Böbreğin yapısal bozukluklarının yanı sıra şeker hastalığı, yüksek tansiyon, ateroskleroz, romatolojik hastalıklar, enfeksiyonlar ile doğumsal ve …
Böbreğin yapısal bozukluklarının yanı sıra şeker hastalığı, yüksek tansiyon, ateroskleroz, romatolojik hastalıklar, enfeksiyonlar ile doğumsal ve genetik sendromlar pek çok organ ve sistemin yanı sıra böbreği de etkileyerek böbrek yetmezliğine neden olabiliyor.
Bu meselelerin ülkemizde de epey yaygın olduğu ve giderek da yaygınlığının arttığı düşünüldüğünde kronik böbrek yetmezliğinin kıymetinin giderek arttığını söyleyebiliriz.
Sinsi seyirli olanlarda ise böbrekteki hasarın özelliği ve ölçüsüne bağlı olarak tansiyon yükselmesi, kronik yorgunluk, halsizlik, gece idrara çıkma, ağız kokusu, su içme muhtaçlığının artması, bacaklarda başlayan ödem üzere belirtiler görülebiliyor. Maalesef, bilhassa gençlerde, belirtiler lakin ileri evreye geldikten sonra ortaya çıkabiliyor.
Diyabet, hipertansiyon üzere böbreğin tutan sistemik hastalıklarda temel hastalığın tedavisi ihmal edilmemelidir. Ne kadar yeterli denetim altında olursa, böbreğin hastalanma ihtimali o kadar azalır.
Keza altta yatan neden ne olursa olsun, kan basıncını denetim altına almak, nereden gelen tuz olursa olsun tuzu azaltmak, hayvansal proteinleri öğünlerde azaltmak, kilo vermek, sigarayı bırakmak, denetimsiz ağrı kesici, iltihap azaltıcı ilaç kullanmamak, acil şartlar hariç nefroloji yahut iç hastalıkları uzmanına istişareden kontrast husus (boya) verilen tomografi, anjiografi grafi çektirmemek gerekir.
Makul aralıkla sistemli takibe gelmek gerekir. Ayrıyeten kan şekerinin denetimi, alkali tedavisi, ürik asitin azaltılması üzere öteki ilaç tedavileri de verilebilir.
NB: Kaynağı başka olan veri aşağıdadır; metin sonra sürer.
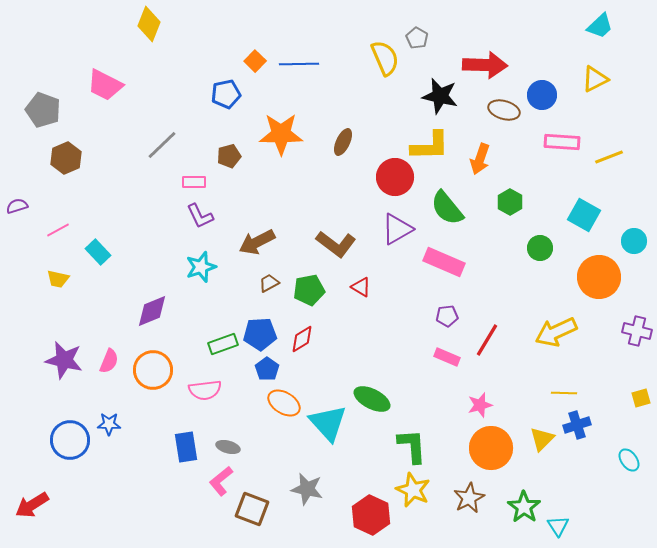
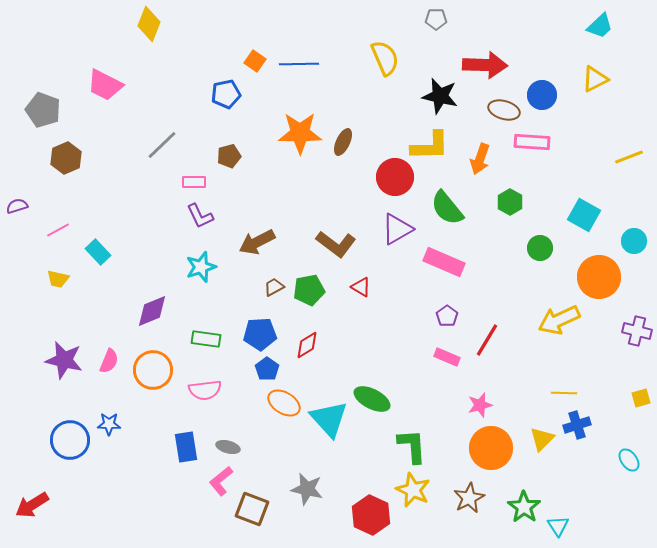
gray pentagon at (417, 38): moved 19 px right, 19 px up; rotated 30 degrees counterclockwise
orange square at (255, 61): rotated 10 degrees counterclockwise
orange star at (281, 134): moved 19 px right, 1 px up
pink rectangle at (562, 142): moved 30 px left
yellow line at (609, 157): moved 20 px right
brown trapezoid at (269, 283): moved 5 px right, 4 px down
purple pentagon at (447, 316): rotated 30 degrees counterclockwise
yellow arrow at (556, 332): moved 3 px right, 12 px up
red diamond at (302, 339): moved 5 px right, 6 px down
green rectangle at (223, 344): moved 17 px left, 5 px up; rotated 28 degrees clockwise
cyan triangle at (328, 423): moved 1 px right, 4 px up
Kronik böbrek yetmezliğinde pek çok faktör tesirlidir. Örneğin tuzu azaltmadan ilaçlara karşın kan basıncını denetim edemezsiniz. Uygun tansiyon ilacı kullanmadan idrarda protein kaybı azalmaz. Kilo veremezseniz tansiyon, şeker denetimi sıkıntı olur.
Alkali tedavisi verseniz de hayvansal proteini azaltmadan böbreğin bozulmasını yavaşlatmazsınız. Maalesef tek bir tedaviyle her şey düzelir, kesin sonuç alınır diye bir yaklaşım kelam konusu değil.
Hastaların bir nevi umutlarını sömüren, internette bol bol tavsiye edilen gilaburu, yaban mersini, biberiye, kantaron, kudret narı (acı kavun) ile Çin kaynaklı bitkisel tedavilerin hiçbir faydası olmadığı üzere bilhassa Çin kaynaklı bitkisel tedaviler hastalığın ilerlemesini arttırabiliyor. Gilaburu ve yaban mersinin içerdikleri bir unsurdan ötürü sık sistit üzere idrar yolu enfeksiyonlarının sıklığını azaltıcı tesirleri olabilir. Fakat bilimsel çalışmalarla kanıtlanmamıştır.